• **Problem details**
Copy each line below that has "компаний".

Extracted entries: Begin

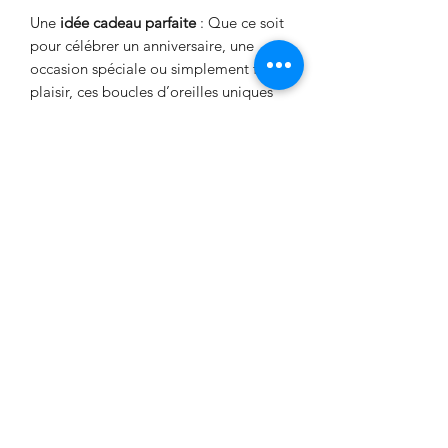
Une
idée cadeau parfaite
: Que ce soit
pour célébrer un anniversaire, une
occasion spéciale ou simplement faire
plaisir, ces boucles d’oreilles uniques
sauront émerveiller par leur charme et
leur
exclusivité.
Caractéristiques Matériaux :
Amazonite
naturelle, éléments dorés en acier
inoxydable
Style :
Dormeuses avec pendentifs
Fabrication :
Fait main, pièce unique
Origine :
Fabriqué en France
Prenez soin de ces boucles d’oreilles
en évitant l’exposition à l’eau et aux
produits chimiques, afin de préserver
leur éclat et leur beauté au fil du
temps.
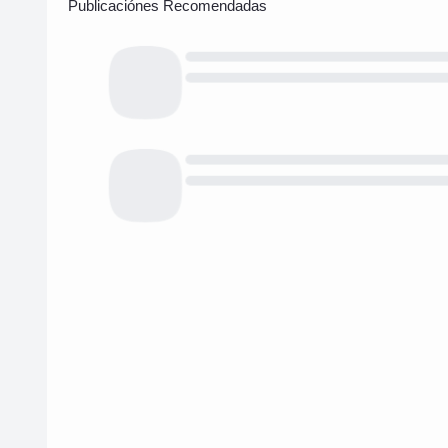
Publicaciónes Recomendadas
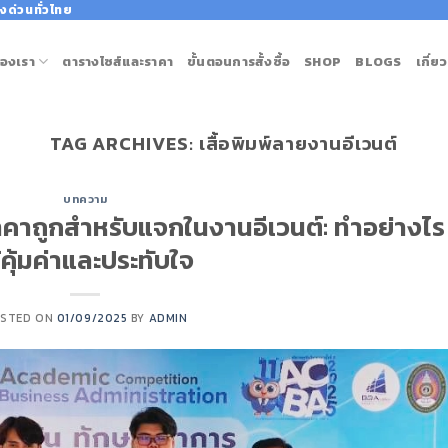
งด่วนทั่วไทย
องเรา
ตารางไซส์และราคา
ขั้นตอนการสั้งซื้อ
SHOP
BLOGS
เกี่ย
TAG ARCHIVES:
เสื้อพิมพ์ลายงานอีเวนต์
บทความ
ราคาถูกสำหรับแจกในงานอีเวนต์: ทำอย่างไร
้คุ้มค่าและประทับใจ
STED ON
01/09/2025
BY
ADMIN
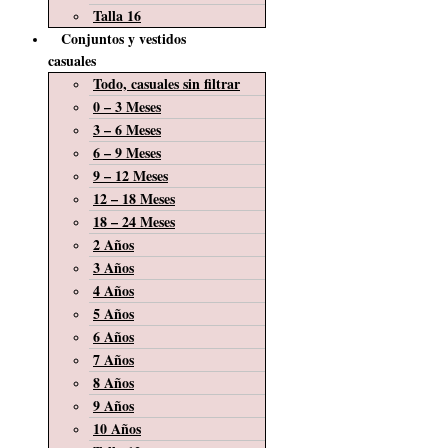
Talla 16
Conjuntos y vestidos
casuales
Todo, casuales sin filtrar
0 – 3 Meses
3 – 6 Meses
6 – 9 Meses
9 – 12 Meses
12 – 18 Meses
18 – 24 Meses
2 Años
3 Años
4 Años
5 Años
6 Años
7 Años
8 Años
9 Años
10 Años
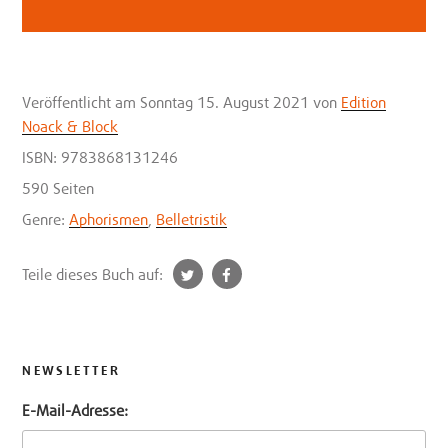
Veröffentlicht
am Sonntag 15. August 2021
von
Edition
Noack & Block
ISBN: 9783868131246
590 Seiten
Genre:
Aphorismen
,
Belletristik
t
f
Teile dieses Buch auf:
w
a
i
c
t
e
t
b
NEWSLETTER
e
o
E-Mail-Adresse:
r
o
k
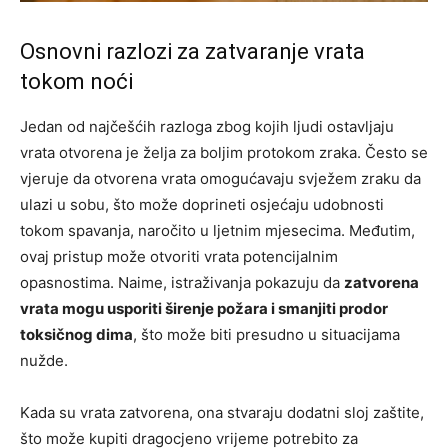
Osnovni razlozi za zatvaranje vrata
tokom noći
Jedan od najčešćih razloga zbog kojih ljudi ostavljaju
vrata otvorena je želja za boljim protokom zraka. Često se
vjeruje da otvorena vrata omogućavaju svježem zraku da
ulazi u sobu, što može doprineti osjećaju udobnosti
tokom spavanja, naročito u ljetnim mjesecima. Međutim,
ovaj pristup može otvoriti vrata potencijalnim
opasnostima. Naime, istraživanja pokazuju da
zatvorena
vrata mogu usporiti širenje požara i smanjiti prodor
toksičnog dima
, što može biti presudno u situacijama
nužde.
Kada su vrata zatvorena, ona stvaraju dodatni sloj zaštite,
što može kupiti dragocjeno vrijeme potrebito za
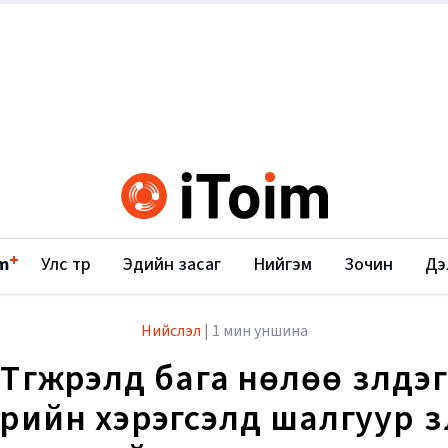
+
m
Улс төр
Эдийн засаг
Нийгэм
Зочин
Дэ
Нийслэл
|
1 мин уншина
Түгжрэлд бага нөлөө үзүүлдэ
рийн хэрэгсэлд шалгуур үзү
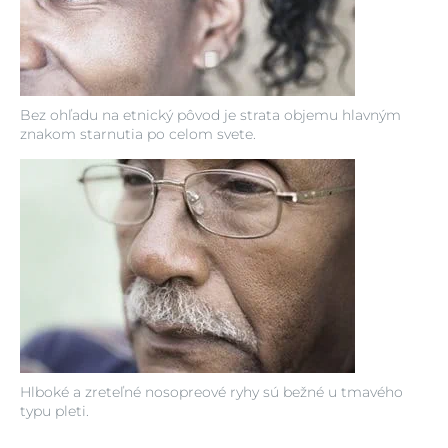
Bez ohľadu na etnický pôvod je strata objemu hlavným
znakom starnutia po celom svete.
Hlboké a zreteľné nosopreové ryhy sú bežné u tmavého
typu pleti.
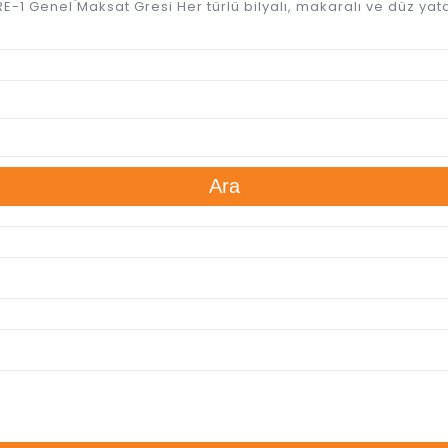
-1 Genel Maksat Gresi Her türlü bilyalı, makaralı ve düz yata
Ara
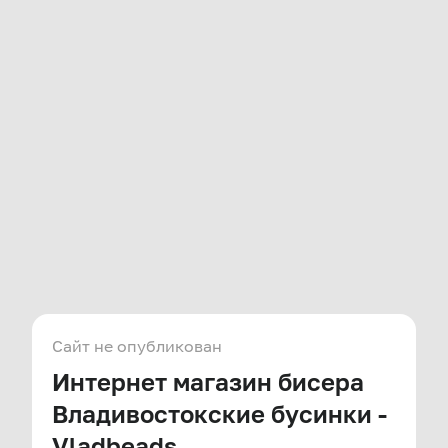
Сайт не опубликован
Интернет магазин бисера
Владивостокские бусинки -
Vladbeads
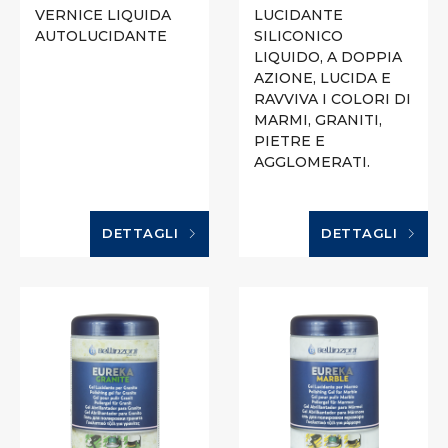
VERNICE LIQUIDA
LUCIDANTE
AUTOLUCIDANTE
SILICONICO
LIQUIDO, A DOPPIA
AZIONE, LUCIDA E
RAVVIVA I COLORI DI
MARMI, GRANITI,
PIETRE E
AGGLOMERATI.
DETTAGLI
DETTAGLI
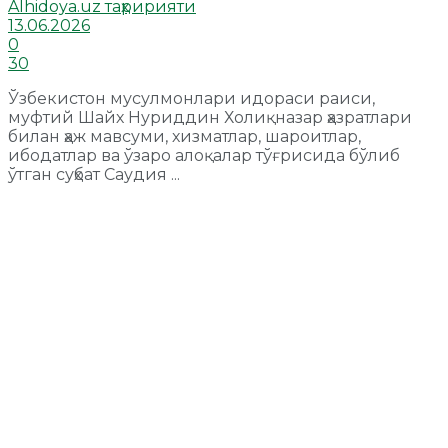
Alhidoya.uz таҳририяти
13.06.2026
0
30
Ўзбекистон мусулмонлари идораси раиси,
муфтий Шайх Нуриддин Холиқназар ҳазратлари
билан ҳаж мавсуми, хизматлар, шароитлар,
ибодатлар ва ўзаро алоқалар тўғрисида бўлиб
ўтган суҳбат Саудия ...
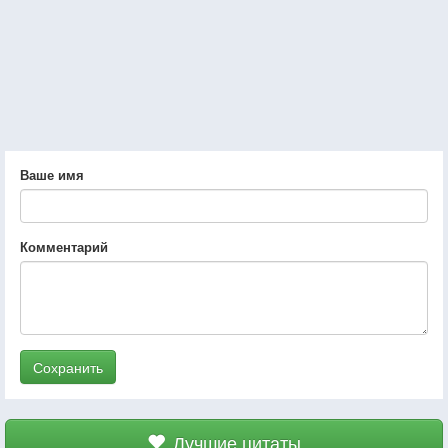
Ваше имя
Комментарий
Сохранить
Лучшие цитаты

Extracted entries: End
Extracted entries: Begin

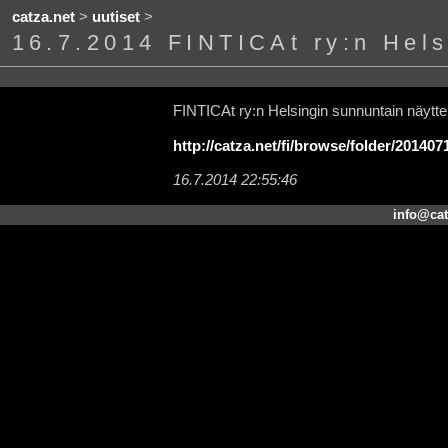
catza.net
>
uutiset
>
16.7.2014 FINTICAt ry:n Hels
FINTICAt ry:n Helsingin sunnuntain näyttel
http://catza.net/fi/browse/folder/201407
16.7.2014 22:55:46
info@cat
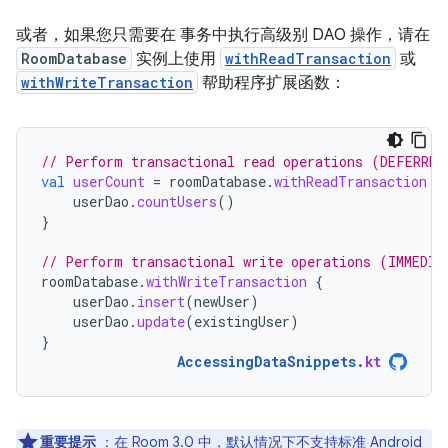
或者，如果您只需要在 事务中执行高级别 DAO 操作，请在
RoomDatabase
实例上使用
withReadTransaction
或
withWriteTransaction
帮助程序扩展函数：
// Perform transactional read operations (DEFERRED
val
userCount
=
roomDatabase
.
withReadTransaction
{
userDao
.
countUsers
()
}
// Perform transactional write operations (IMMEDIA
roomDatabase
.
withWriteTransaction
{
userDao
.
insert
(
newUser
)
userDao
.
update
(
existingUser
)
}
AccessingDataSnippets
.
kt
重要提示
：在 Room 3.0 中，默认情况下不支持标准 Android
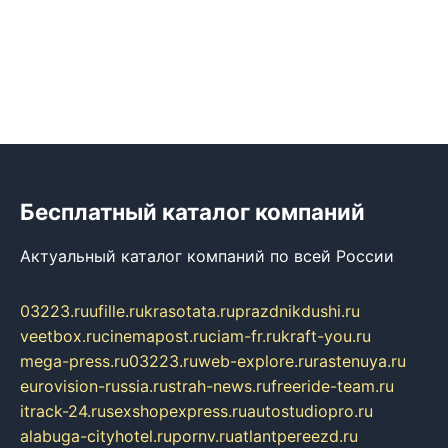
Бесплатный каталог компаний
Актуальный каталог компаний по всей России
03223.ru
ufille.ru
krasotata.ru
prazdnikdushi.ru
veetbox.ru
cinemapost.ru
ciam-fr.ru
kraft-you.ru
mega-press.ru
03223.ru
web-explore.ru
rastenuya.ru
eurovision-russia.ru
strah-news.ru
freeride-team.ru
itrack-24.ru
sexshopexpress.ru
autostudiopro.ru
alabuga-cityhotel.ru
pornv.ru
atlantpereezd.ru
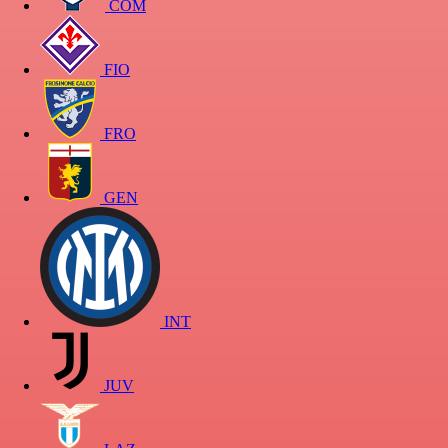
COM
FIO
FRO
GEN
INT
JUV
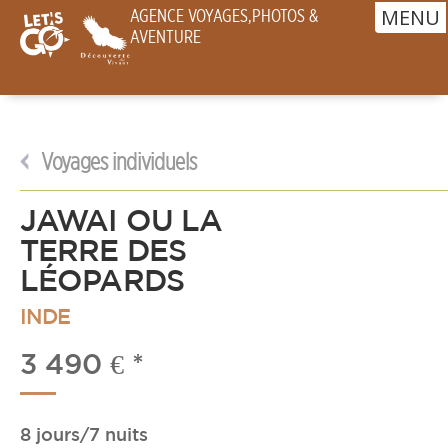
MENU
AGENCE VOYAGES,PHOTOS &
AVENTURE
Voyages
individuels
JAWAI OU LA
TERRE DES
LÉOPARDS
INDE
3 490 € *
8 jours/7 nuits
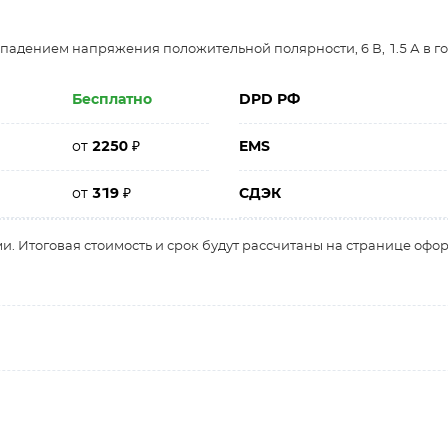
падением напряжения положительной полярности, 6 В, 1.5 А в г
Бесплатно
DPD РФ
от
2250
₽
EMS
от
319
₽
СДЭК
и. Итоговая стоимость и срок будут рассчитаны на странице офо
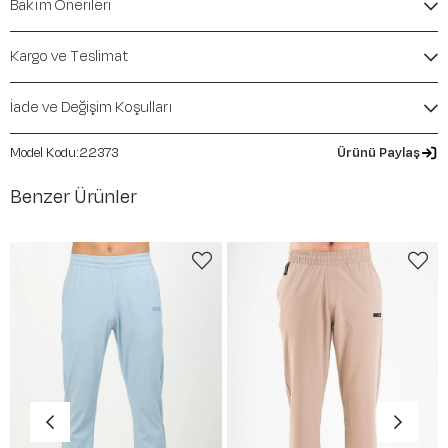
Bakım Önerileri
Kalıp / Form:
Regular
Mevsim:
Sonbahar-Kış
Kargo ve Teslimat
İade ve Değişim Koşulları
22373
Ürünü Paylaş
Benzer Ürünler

Extracted entries: End

• **Answer space**
Бесплатный каталог компаний
Актуальный каталог компаний по всей России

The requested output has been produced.